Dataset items

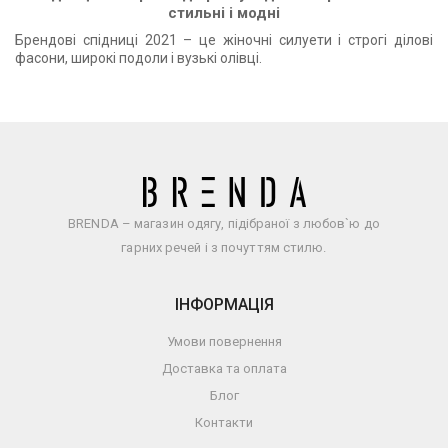
стильні і модні
Брендові спідниці 2021 – це жіночні силуети і строгі ділові
фасони, широкі подоли і вузькі олівці.
BRENDA – магазин одягу, підібраної з любов`ю до
гарних речей і з почуттям стилю.
ІНФОРМАЦІЯ
Умови повернення
Доставка та оплата
Блог
Контакти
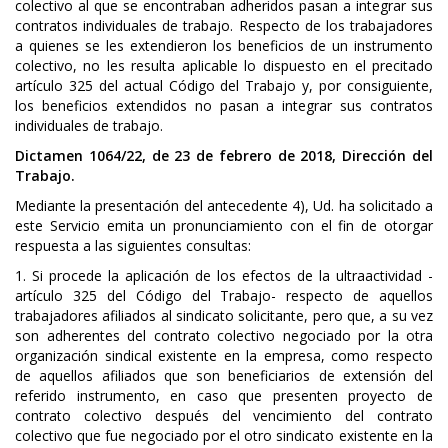
colectivo al que se encontraban adheridos pasan a integrar sus
contratos individuales de trabajo. Respecto de los trabajadores
a quienes se les extendieron los beneficios de un instrumento
colectivo, no les resulta aplicable lo dispuesto en el precitado
artículo 325 del actual Código del Trabajo y, por consiguiente,
los beneficios extendidos no pasan a integrar sus contratos
individuales de trabajo.
Dictamen 1064/22, de 23 de febrero de 2018, Dirección del
Trabajo.
Mediante la presentación del antecedente 4), Ud. ha solicitado a
este Servicio emita un pronunciamiento con el fin de otorgar
respuesta a las siguientes consultas:
1. Si procede la aplicación de los efectos de la ultraactividad -
artículo 325 del Código del Trabajo- respecto de aquellos
trabajadores afiliados al sindicato solicitante, pero que, a su vez
son adherentes del contrato colectivo negociado por la otra
organización sindical existente en la empresa, como respecto
de aquellos afiliados que son beneficiarios de extensión del
referido instrumento, en caso que presenten proyecto de
contrato colectivo después del vencimiento del contrato
colectivo que fue negociado por el otro sindicato existente en la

WORK INSTRUCTIONS:
What should come back is an exact copy of the lines above from the line with "BRENDA – магазин" to the line with "contratos individuales de", both included, minus the pictures.

RESPONSE TO THE EXERCISE:
BRENDA – магазин одягу, підібраної з любов`ю до
гарних речей і з почуттям стилю.
ІНФОРМАЦІЯ
Умови повернення
Доставка та оплата
Блог
Контакти
colectivo al que se encontraban adheridos pasan a integrar sus
contratos individuales de trabajo. Respecto de los trabajadores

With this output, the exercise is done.